En se fondant sur l’exemple de l’entreprise Aspen, basée à Maurice mais qui fournit des vaccins en Afrique, on se dit que ce type d’entreprises pourrait idéalement utiliser notre pays comme pied-à-terre par rapport à divers avantages. La question est de savoir comment attirer ce type de sociétés, de quel écosystème ont-elles besoin, comment attirer et retenir ce type de talents, quels types de plans leur permettraient de rester dans la durée, comme la citoyenneté ou des avantages fiscaux, entre autres. 

> Faudra-t-il revoir nos filières d’étude en fin de cycle secondaire et dans le tertiaire afin de mieux cibler le marché de l’emploi, en équation avec les attentes, mises à mal durant ces deux dernières années par la Covid-19 ?

Il faudrait mener une étude de marché pour identifier les postes en demande et les compétences et types de postes qui seront demandées dans cinq ans, puis travailler des propositions d’études et des plans de carrière en rapport aux résultats de ces études.  Mais il faut que l’État agisse vite pour « reskill, rebuild and re-orient’ » la main-d’œuvre qui a été victime de la Covid-19 pour éviter une fuite de cerveaux.

> Depuis l’apparition de la pandémie, des voix s’élèvent pour remettre en cause notre style de consommation….

La pandémie nous a fait prendre conscience que notre santé tant mentale que physique est primordiale pour notre survie.
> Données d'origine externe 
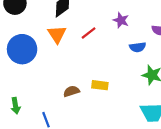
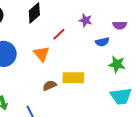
orange triangle: (57, 34) -> (42, 54), moved
yellow rectangle: (100, 85) -> (73, 78), size x1.5

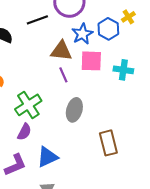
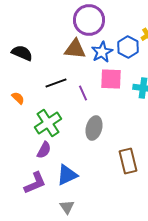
black line: (37, 20) -> (56, 83), moved
brown triangle: (61, 51) -> (75, 49), moved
Maurice pour seulement une petite population compte, au monde, le taux le plus élevé en diabète, cholestérol, crise cardiaque et maintenant en fertilité. Ce sont des signes avant-coureurs d’une population malade et qui doit miser sur sa santé. Pourquoi ne pas mettre l’accent sur la production « local, sustainable, green » et pousser les entreprises à relocaliser leurs productions à Maurice, donner des avantages fiscaux pour utiliser moins de pesticides et être plus bio. Tout cela peut commencer à l’école, la maison. Il faut aussi taxer davantage les fast-foods afin qu’une salade dans un restaurant ne coûte pas plus cher qu’un burger et des frites. 
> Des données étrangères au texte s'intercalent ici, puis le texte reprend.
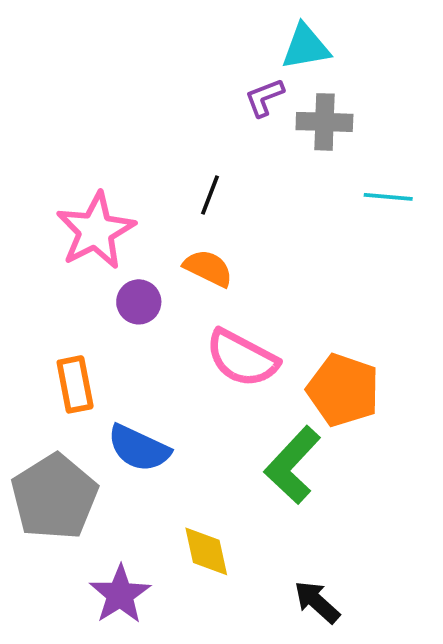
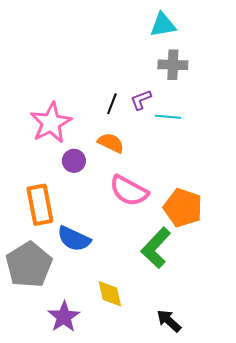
purple L-shape: (264, 98) -> (141, 100), moved
cyan line: (388, 197) -> (168, 117), moved
orange rectangle: (75, 384) -> (40, 205), size x1.4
> Le patronat, tenant compte du niveau de l’endettement et des aides de l’État par milliards, souhaite plus de productivité. Les salaries doivent-ils fournir plus d’efforts ?  

Le mot d’ordre serait de mettre davantage l’accent sur une gestion pointue et des indicateurs de performance plutôt que d’essayer d’atteindre une productivité à tout prix. Je crois en une « efficient way of working » plutôt que de favoriser un comportement d’une direction qui, à force de faire du « fire-fighting’ », pourrait aussi tomber dans tout ce qui est toxique et préjudiciable pour l’entreprise.
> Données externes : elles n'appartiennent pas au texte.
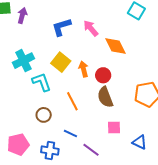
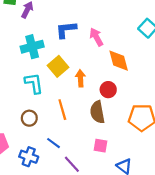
cyan cross: (23, 61) -> (32, 47), moved
red circle: (103, 75) -> (108, 90), moved

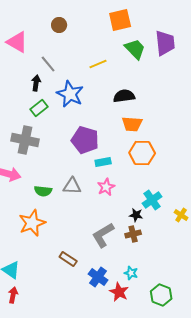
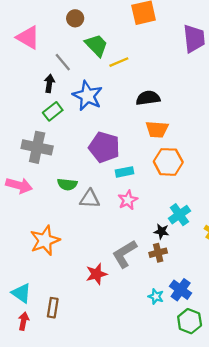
green trapezoid: (135, 49) -> (96, 45), moved
green semicircle: (43, 191) -> (67, 184), moved
brown rectangle: (68, 259) -> (53, 308), moved, turned 66
blue cross: (98, 277) -> (181, 290), moved
red star: (119, 292) -> (96, 274), moved, turned 30

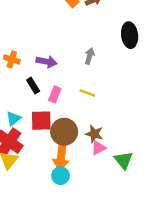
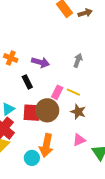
pink rectangle: (55, 94) -> (57, 92), moved
brown circle: (64, 132) -> (47, 110), moved
brown star: (94, 134) -> (78, 112), moved
cyan circle: (60, 176) -> (32, 158), moved

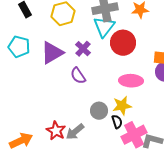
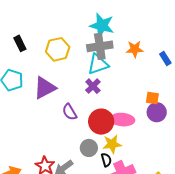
cyan triangle: (104, 27) -> (98, 64), turned 30
red circle: (123, 43) -> (101, 122), moved
purple cross: (83, 49) -> (93, 86), moved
> L’État parvient-il à gérer les exigences du patronat et les revendications des salariés ?

Je note que l’État laisse une marge de manœuvre trop importante au patronat lorsqu’un employé est placé en quarantaine, lorsque sa résidence est en zone rouge ou s’il doit s’isoler chez lui. Aucun amendement aux lois n’indique clairement ce qu’un employeur a le droit de faire dans ce cas : a-t-il le droit de ne payer que les jours pointés au travail et enlever la ‘Car or Travel Allowance’, entre autres ? Laisser au patronat cette marge de manœuvre durant une pandémie est dangereuse, car tous les employeurs ne placent pas l’humain au centre de leurs activités.